For me, I realized, it began on the day that I chose to study medicine, in 1964. By the way, I believe that this is self-induced, ‘stress trap’ is common among many of my fellow physicians. I loved medicine, but I also placed myself under enormous pressure to do well. Instead of attempting to balance the huge amount of information that was necessary to move on to next year’s curriculum, with a modest exercise program and eating healthfully, I drove myself so hard that by the end of that first year, I was already feeling the negative physical effects. Again, with the use of rear view mirror it is easy to see the errors made in the past. When I was in medical school, I was not prepared to cook for myself, had little understanding of healthy eating, and could only afford to eat basic starchy foods, so called comfort foods processed meats and casseroles. My diet which was devoid of fiber and green vegetables played a major role in my developing diverticulosis later in life. Of course when diverticula (weakness in the wall of the colon that look like micro balloons) become infected the condition that follows is a serious one called diverticulitis. Full disclosure, I was chronically constipated throughout medical school because of my unhealthy lifestyle. The strain on the colon from attempting to have a bowel movement combined with lack of sleep, a GI tract that felt abandoned, led to my early diverticular disease.

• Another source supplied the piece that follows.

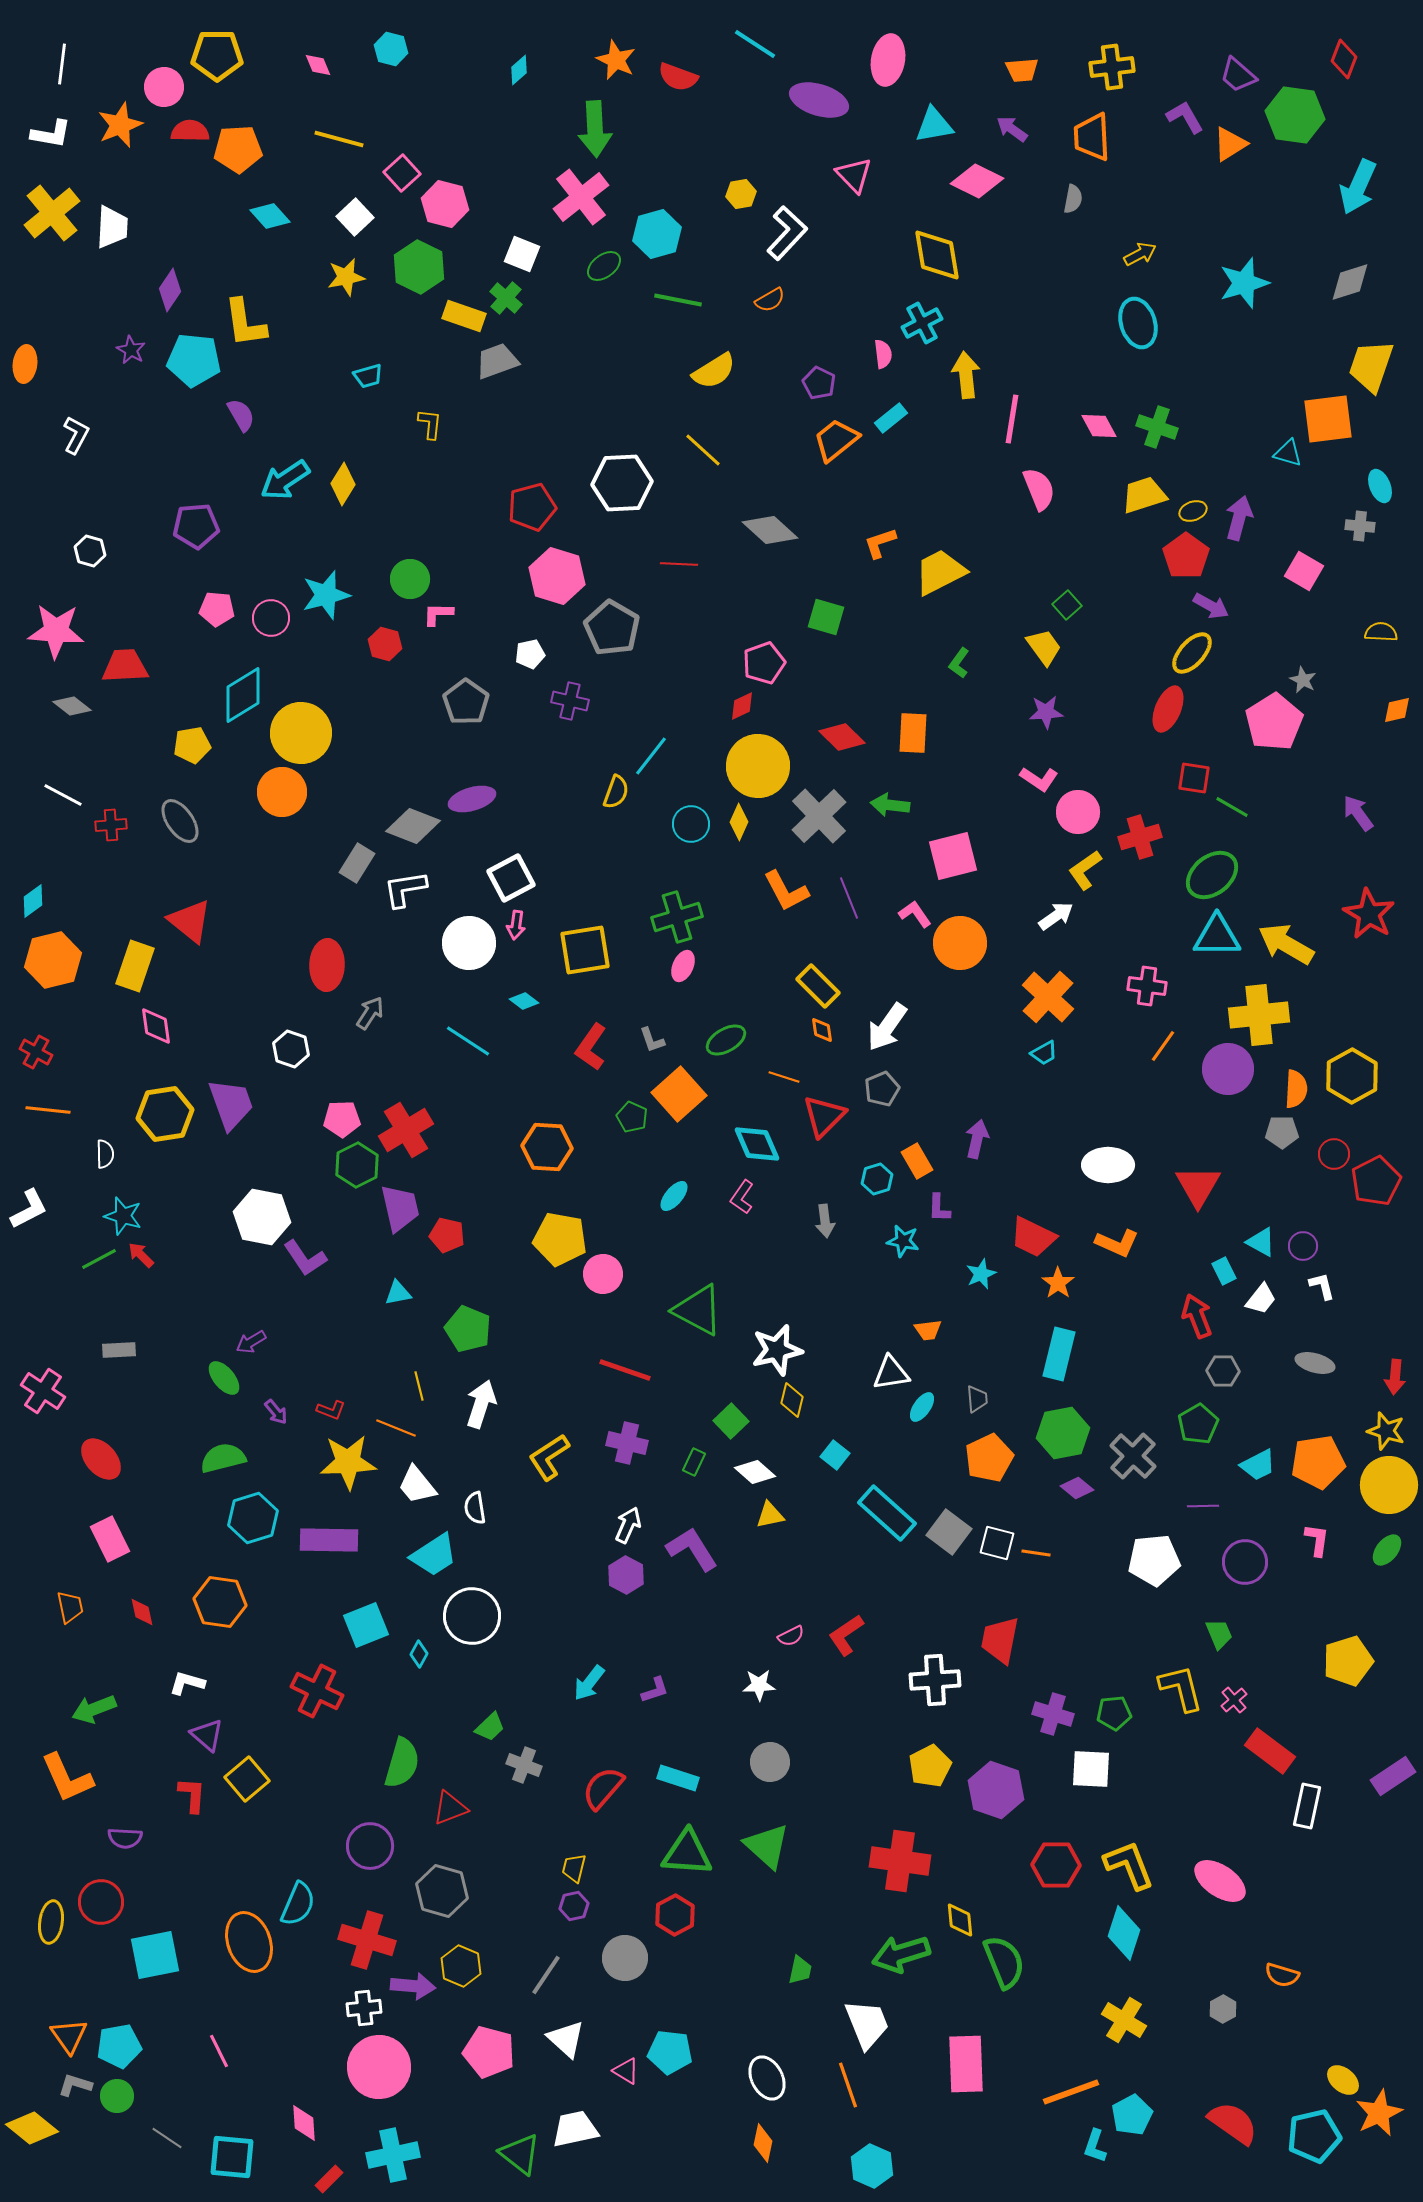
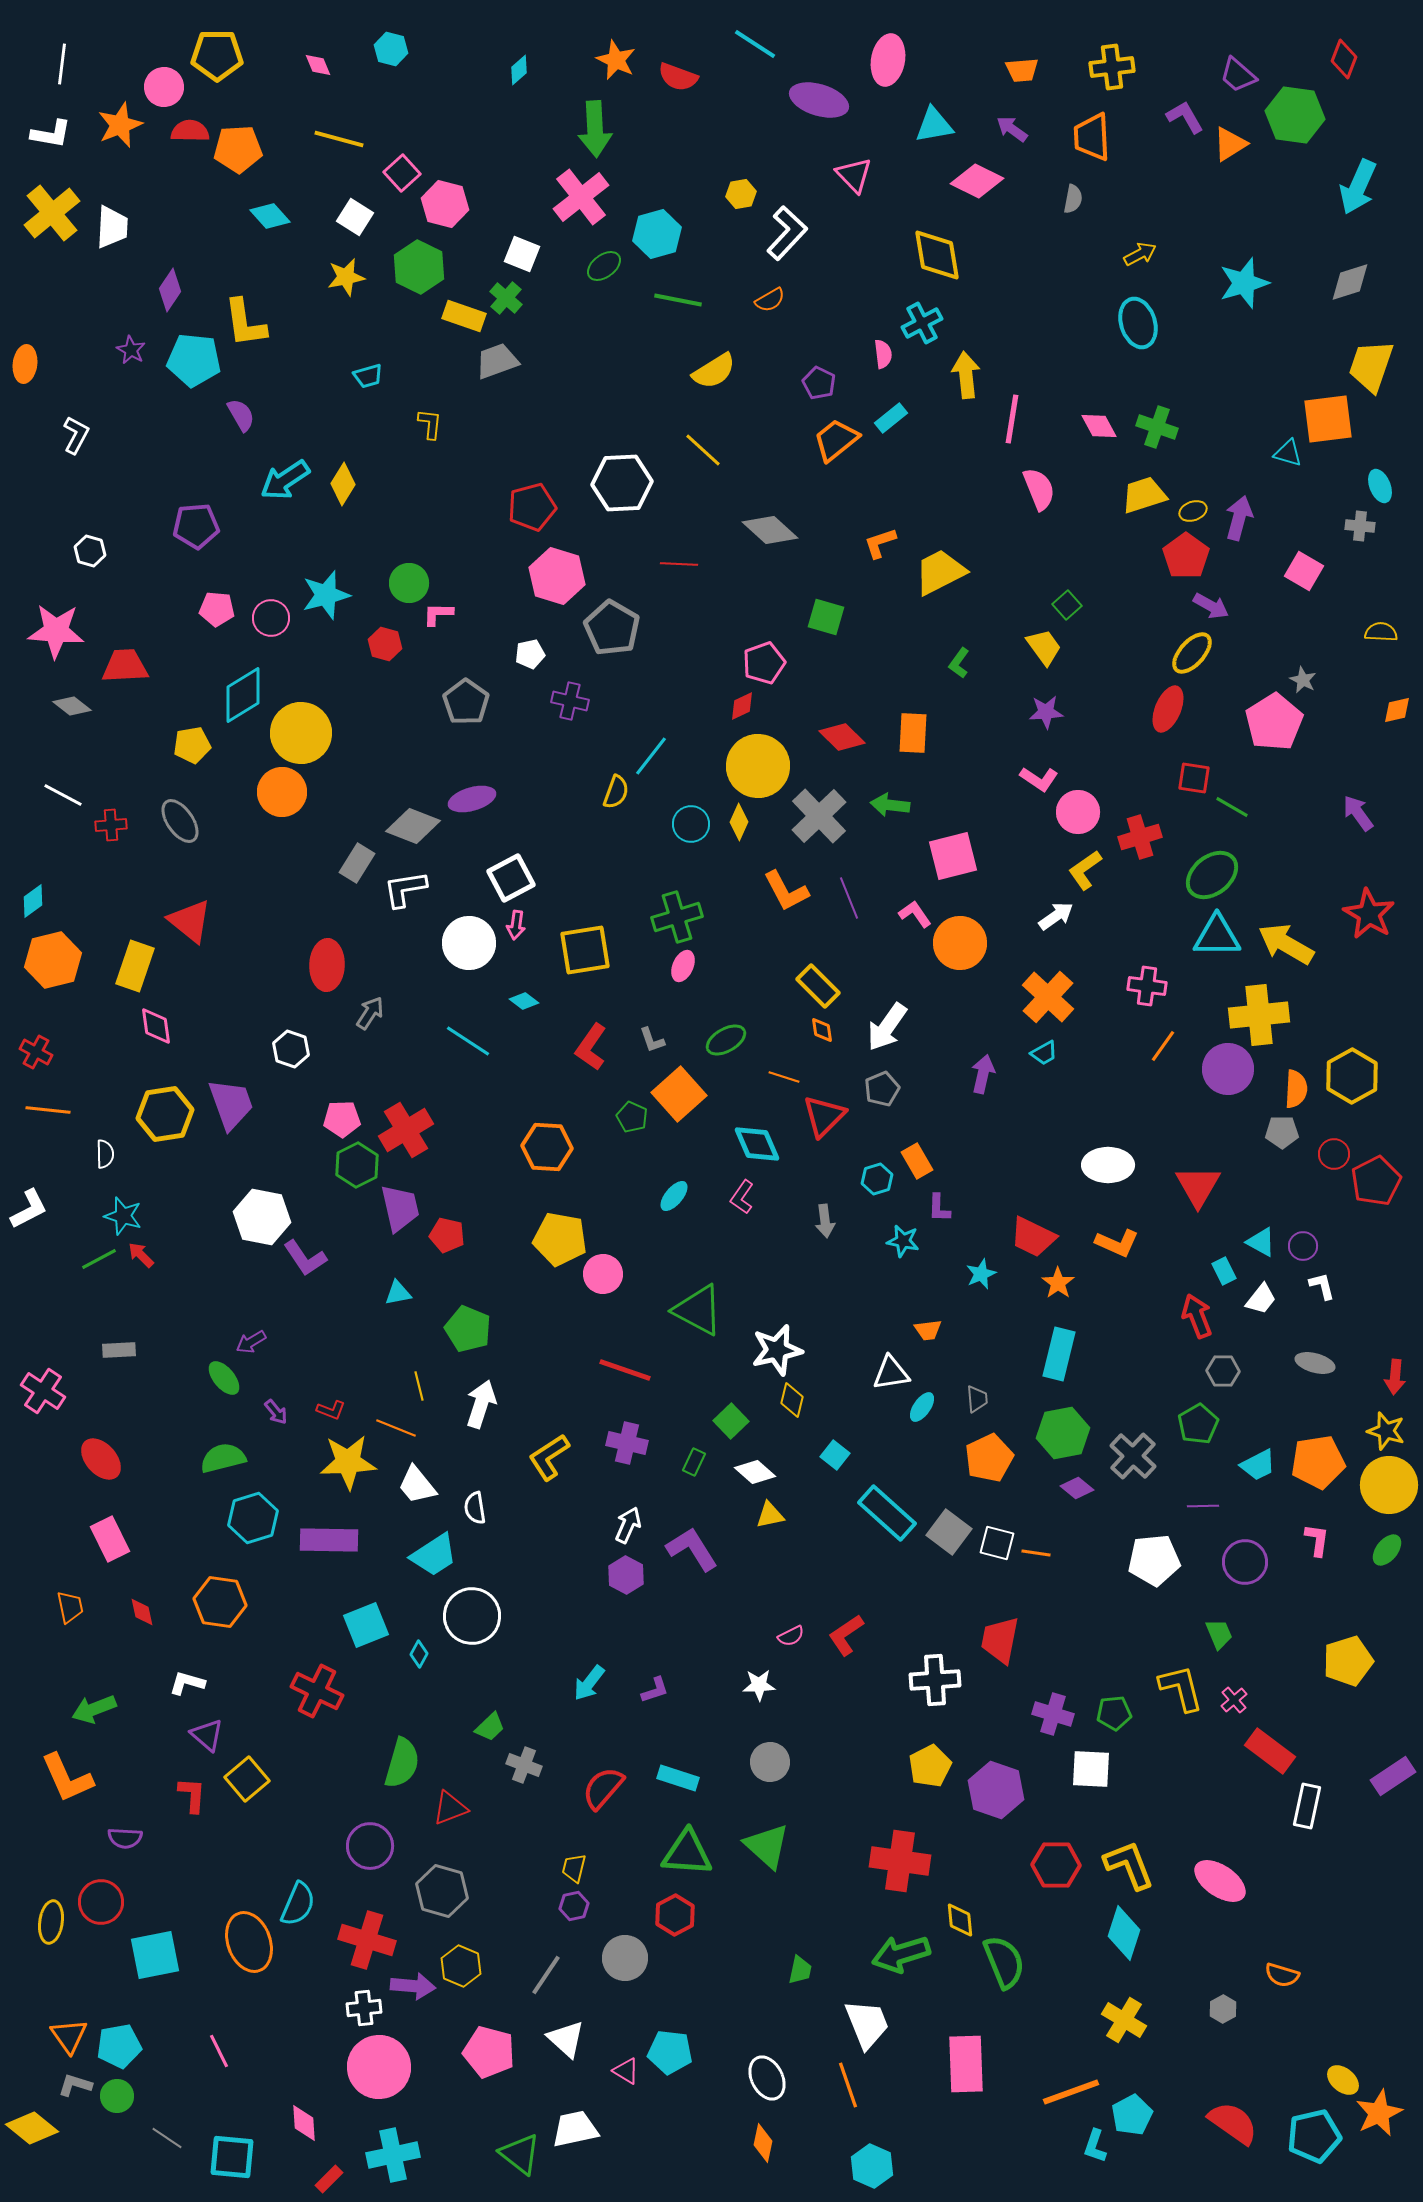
white square at (355, 217): rotated 15 degrees counterclockwise
green circle at (410, 579): moved 1 px left, 4 px down
purple arrow at (977, 1139): moved 6 px right, 65 px up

I had unwisely charted a super-ambitious course of study, and then created a wild and feverish pace that could not be sustained. Actually, I had little choice if I wanted to achieve my dream of becoming a doctor. I was young, felt invincible and almost immortal and thought of it as heroic, as though I was doing a ‘white-knight’ thing. It would come to pass that it was almost a ‘good-night’ thing, though, because the seeds of illness were in place. I managed to get through medical school and residency, but the sneaky thing about stress and physical disease is that it can be cumulative, and stay coiled and dangerous as a snake in your system for years.
There was no single cause of my lung cancer, but I believe that stress dating back to my quest to become a doctor, medical residency with inhuman hours of work leading to chronic sleep deprivation, eating poorly on the run and a practice of a difficult specialty tending to the sickest patients, planted the earliest seeds.
Recovering from that surgery was for me, a godsend. This time I was so weak and debilitated that I had no choice, but to rest. I cannot tell you a magic moment, or book, or inspiration quote that sent me toward a deeper understanding of the complete melding of body-and-mind. All I know is that it happened. As I lay there, I finally felt sure that my suspicion that stress played a large role in the development of disease. There was a close tie between emotional and physical health. I actually got excited because I instinctively knew I was going in the right direction. I began to do the ‘stress-mapping’ of my own life in my head, lying there in bed, healing in a more powerful way than I ever could have imagined. A light went on and I ‘got it’, I finally understood where the key to my own health was hidden – it was in my own head, in my new belief that relaxation and accepting myself and the world in a loving way – and it was incredibly transformative. I am now healthy, for the first time since I can remember.
When I began to practice some of the things we talk about in the next chapter, my body reacted immediately in a healthy way. Before this, my health problems, as you’ve read, could have filled a medical book. I took pills, had surgeries, went through countless hours of rehabilitation, but none of these ‘remedies’ turned out to be more important than learning how to get rid of my internal stress and then practice those ‘mindful’ things that help keep stress away. This proved the best RX for my immune system and it is a major reason this chapter is so long. I wanted you to know that no matter what illness you or a loved one might be suffering, there are ways to triumph, especially if you keep your end of the bargain with your immune system! Keeping our immune system strong should be one of the primary focuses of our lives. One of the great things about moving toward a lifestyle of low stress is, it is far more enjoyable to live that way! It’s a positive upward spiral and those are the best kind.